Description
MachineShop is a meta-package for statistical and
machine learning with a unified interface for model fitting, prediction,
performance assessment, and presentation of results. Support is provided
for predictive modeling of numerical, categorical, and censored
time-to-event outcomes and for resample (bootstrap, cross-validation,
and split training-test sets) estimation of model performance. This
vignette introduces the package interface with a survival data analysis
example, followed by supported methods of variable specification;
applications to other response variable types; available performance
metrics, resampling techniques, and graphical and tabular summaries; and
modeling strategies.
Features
- Unified and concise interface for model fitting, prediction, and
performance assessment.
- Support for 53+ models from 28 R packages,
including model specifications from the parsnip
package.
- Dynamic model parameters.
- Ensemble modeling with stacked regression and super learners.
- Modeling of response variables types: binary factors, multi-class
nominal and ordinal factors, numeric vectors and matrices, and censored
time-to-event survival.
- Model specification with traditional formulas, design matrices, and
flexible pre-processing recipes.
- Resample estimation of predictive performance, including
cross-validation, bootstrap resampling, and split training-test set
validation.
- Parallel execution of resampling algorithms.
- Choices of performance metrics: accuracy, areas under ROC and
precision recall curves, Brier score, coefficient of determination
(R2), concordance index, cross entropy, F score, Gini
coefficient, unweighted and weighted Cohen’s kappa, mean absolute error,
mean squared error, mean squared log error, positive and negative
predictive values, precision and recall, and sensitivity and
specificity.
- Graphical and tabular performance summaries: calibration curves,
confusion matrices, partial dependence plots, performance curves, lift
curves, and model-specific and permutation-based variable
importance.
- Model tuning over automatically generated grids and with exhaustive
and random grid searches, Bayesian optimization, particle swarm
optimization, quasi-Newton BFGS optimization, simulated annealing, and
support for user-defined optimization functions.

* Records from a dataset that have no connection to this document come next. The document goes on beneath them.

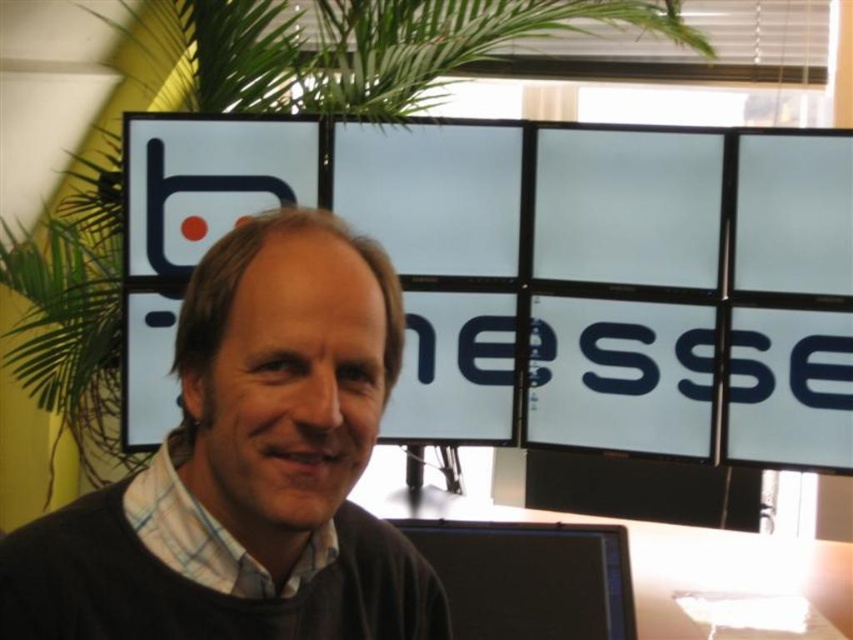 You are an office worker who needs to place a new item on the desk. The desk has limited space. You have a dark brown sweater at center and a black glossy monitor at lower center. Which item takes up more desk space?

The dark brown sweater at center is larger in size than the black glossy monitor at lower center, so it takes up more desk space.

You are an office worker who needs to reach the black glossy monitor at lower center to adjust its settings. However, there is a dark brown sweater at center in your way. Based on their positions, can you move the sweater to access the monitor?

The dark brown sweater at center is to the left of the black glossy monitor at lower center, so you can move the sweater to the right to access the monitor.

You are standing in front of the man in the image. There are two points marked in the scene at coordinates point (334, 620) and point (463, 620). Which point is closer to you?

Point (334, 620) is closer to the viewer than point (463, 620). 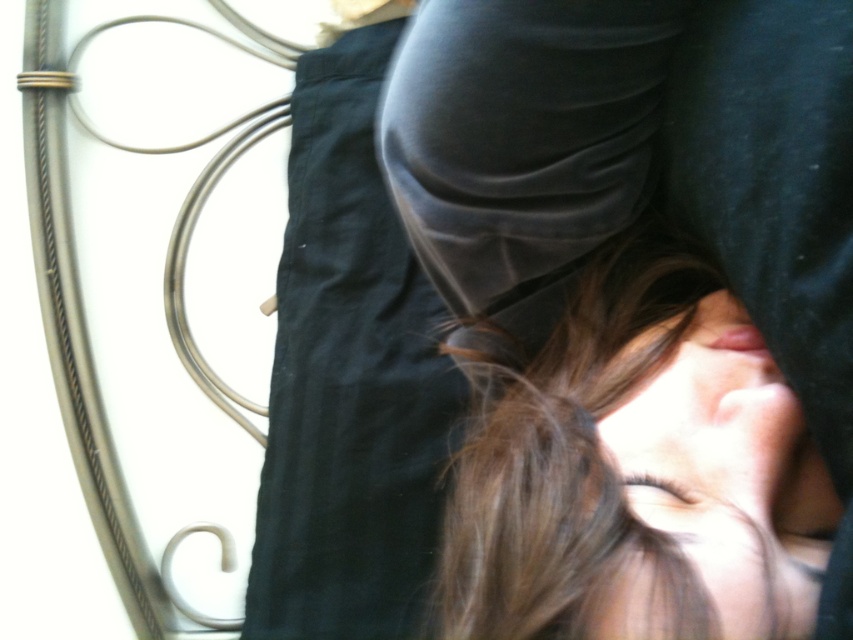 You are a photographer trying to capture a portrait of the person in the image. You notice the matte black face at center and the smooth black fabric at center. Which object is closer to the camera?

The smooth black fabric at center is closer to the camera than the matte black face at center because the matte black face at center is behind the smooth black fabric at center.

You are a photographer adjusting lighting for a portrait. You notice the smooth black fabric at center and the brown matte hair at center. Which object will require more space in your camera frame due to its size?

The brown matte hair at center requires more space in the camera frame because it is larger than the smooth black fabric at center. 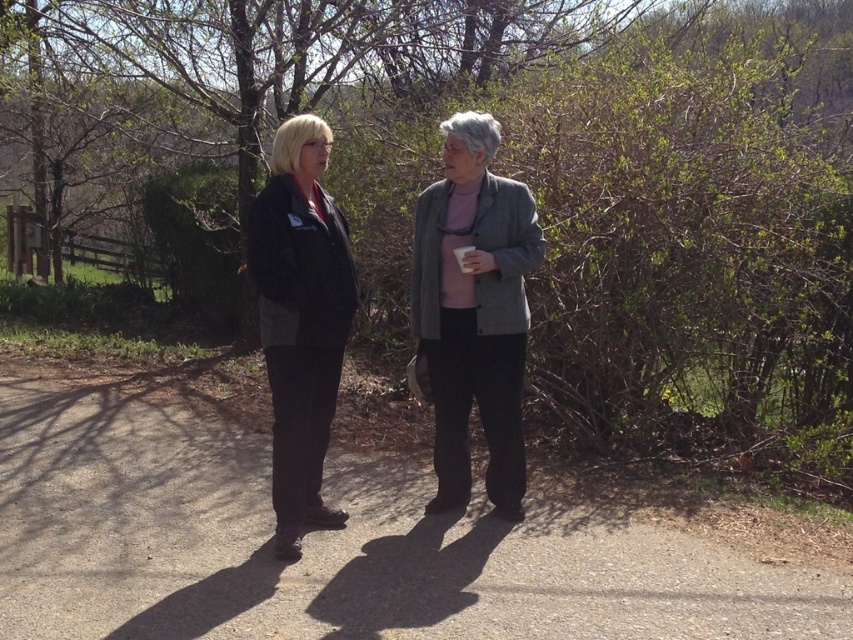 Can you confirm if gray asphalt path at center is taller than gray woolen blazer at center?

Incorrect, gray asphalt path at center's height is not larger of gray woolen blazer at center's.

Who is more forward, [102,435] or [448,289]?

Positioned in front is point [448,289].

Image resolution: width=853 pixels, height=640 pixels. Identify the location of gray asphalt path at center. (338, 545).

Is gray woolen blazer at center taller than black matte suit at center?

Yes.

Is point (503, 314) more distant than point (291, 492)?

Yes, point (503, 314) is behind point (291, 492).

What are the coordinates of `gray woolen blazer at center` in the screenshot? It's located at [x=474, y=326].

Which is more to the left, gray asphalt path at center or black matte suit at center?

black matte suit at center

Consider the image. Is gray asphalt path at center smaller than black matte suit at center?

Yes, gray asphalt path at center is smaller than black matte suit at center.

The width and height of the screenshot is (853, 640). Describe the element at coordinates (338, 545) in the screenshot. I see `gray asphalt path at center` at that location.

The width and height of the screenshot is (853, 640). In order to click on gray asphalt path at center in this screenshot , I will do `click(338, 545)`. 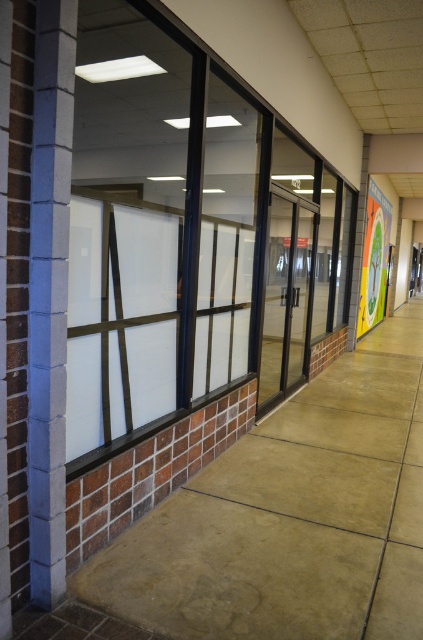 Question: Where is blue brick pillar at left located in relation to transparent glass door at center in the image?

Choices:
 (A) below
 (B) above

Answer: (A)

Question: Which object appears closest to the camera in this image?

Choices:
 (A) transparent glass door at center
 (B) blue brick pillar at left

Answer: (B)

Question: Considering the relative positions of blue brick pillar at left and transparent glass door at center in the image provided, where is blue brick pillar at left located with respect to transparent glass door at center?

Choices:
 (A) below
 (B) above

Answer: (A)

Question: Is blue brick pillar at left above transparent glass door at center?

Choices:
 (A) no
 (B) yes

Answer: (A) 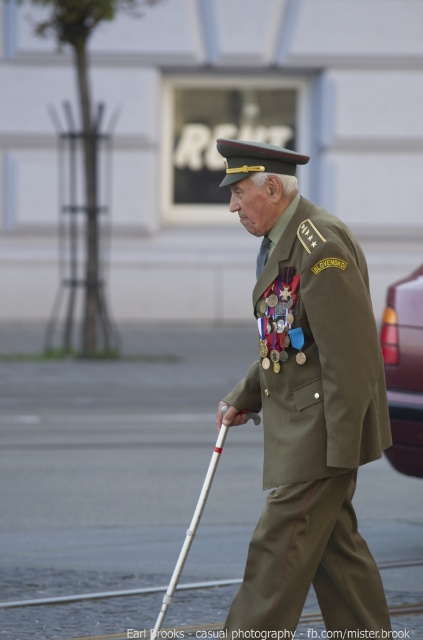 You are a photographer standing at the camera position. You need to take a photo of the elderly man in the military uniform. However, there is a point at coordinate point (272, 419) that must be included in the photo. Given that the point is 6.31 meters away from the camera, can you estimate whether the point will be in the frame if you focus on the elderly man?

The point at coordinate point (272, 419) is 6.31 meters away from the camera. Since the elderly man is the main subject and the point is at that distance, it is likely within the frame if the camera is focused on him. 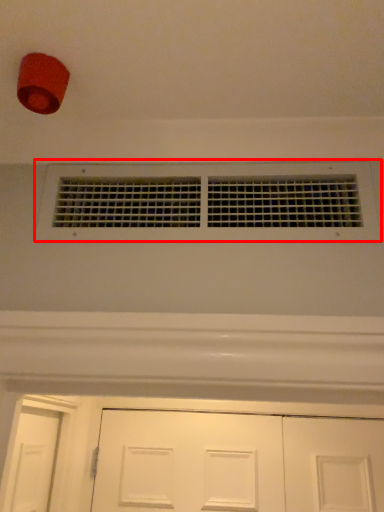 Question: Where is window (annotated by the red box) located in relation to door in the image?

Choices:
 (A) right
 (B) left

Answer: (B) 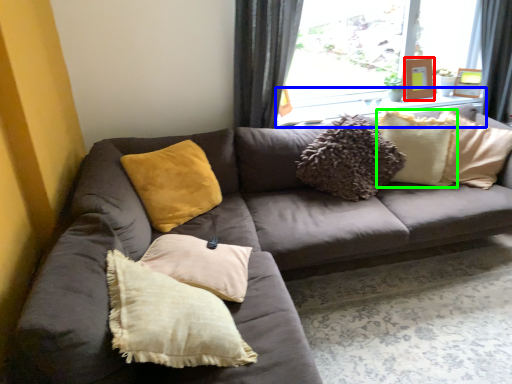 Question: Which is farther away from picture frame (highlighted by a red box)? window sill (highlighted by a blue box) or pillow (highlighted by a green box)?

Choices:
 (A) window sill
 (B) pillow

Answer: (B) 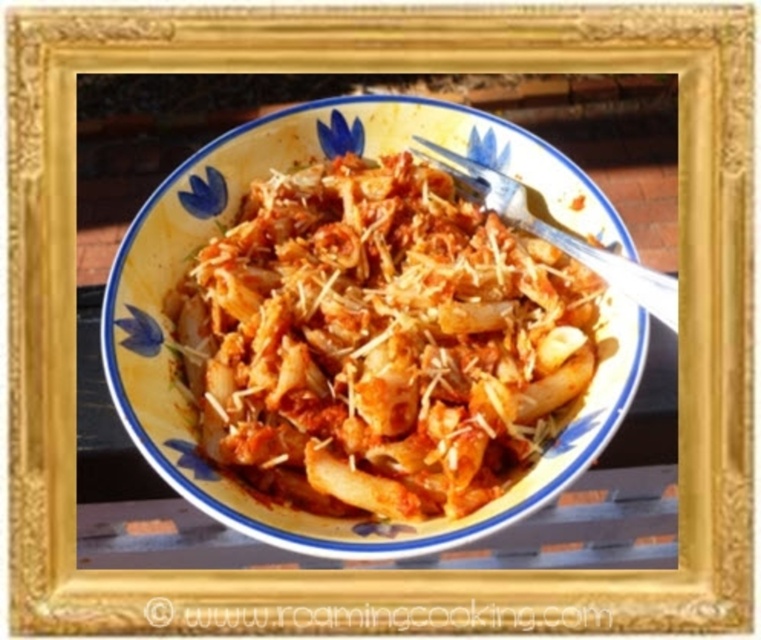 Question: Is reddish-brown glossy pasta at center above silver metallic fork at upper center?

Choices:
 (A) yes
 (B) no

Answer: (B)

Question: Which point is farther from the camera taking this photo?

Choices:
 (A) (518, 196)
 (B) (336, 512)

Answer: (A)

Question: Which object appears farthest from the camera in this image?

Choices:
 (A) reddish-brown glossy pasta at center
 (B) silver metallic fork at upper center

Answer: (B)

Question: Among these objects, which one is farthest from the camera?

Choices:
 (A) silver metallic fork at upper center
 (B) reddish-brown glossy pasta at center

Answer: (A)

Question: Is reddish-brown glossy pasta at center above silver metallic fork at upper center?

Choices:
 (A) yes
 (B) no

Answer: (B)

Question: Does reddish-brown glossy pasta at center appear on the left side of silver metallic fork at upper center?

Choices:
 (A) no
 (B) yes

Answer: (B) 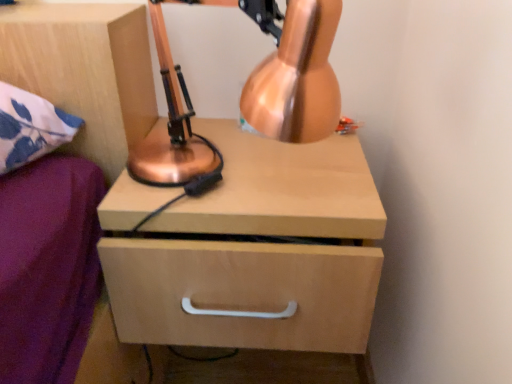 Question: Should I look upward or downward to see light wood drawer at center?

Choices:
 (A) up
 (B) down

Answer: (B) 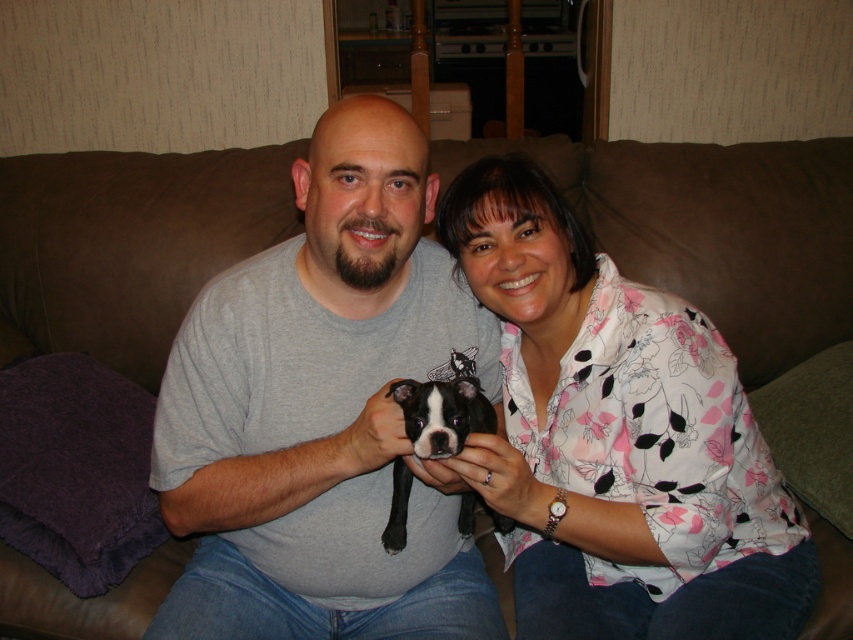 Which of these two, gray cotton shirt at center or jeans at center, stands shorter?

jeans at center

Between gray cotton shirt at center and jeans at center, which one has more height?

gray cotton shirt at center

Who is more forward, (426, 333) or (463, 614)?

Point (463, 614) is more forward.

This screenshot has height=640, width=853. I want to click on gray cotton shirt at center, so click(x=323, y=412).

Based on the photo, between gray cotton shirt at center and black fur dog at center, which one has more height?

Standing taller between the two is gray cotton shirt at center.

Which is more to the right, gray cotton shirt at center or black fur dog at center?

Positioned to the right is black fur dog at center.

Image resolution: width=853 pixels, height=640 pixels. Describe the element at coordinates (323, 412) in the screenshot. I see `gray cotton shirt at center` at that location.

Locate an element on the screen. The height and width of the screenshot is (640, 853). gray cotton shirt at center is located at coordinates (323, 412).

Who is lower down, jeans at center or black fur dog at center?

Positioned lower is jeans at center.

Describe the element at coordinates (320, 605) in the screenshot. The height and width of the screenshot is (640, 853). I see `jeans at center` at that location.

This screenshot has width=853, height=640. I want to click on jeans at center, so click(320, 605).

- Model selection and comparisons for any combination of models and
model parameter values.
- Recursive feature elimination.
- User-definable models and performance metrics.
Getting Started
Installation
# Current release from CRAN
install.packages("MachineShop")
# Development version from GitHub
# install.packages("devtools")
devtools::install_github("brian-j-smith/MachineShop")
# Development version with vignettes
devtools::install_github("brian-j-smith/MachineShop", build_vignettes = TRUE)
Documentation
Once installed, the following R commands will load
the package and display its help system documentation. Online
documentation and examples are available at the MachineShop
website.
library(MachineShop)
# Package help summary
?MachineShop
# Vignette
RShowDoc("UserGuide", package = "MachineShop")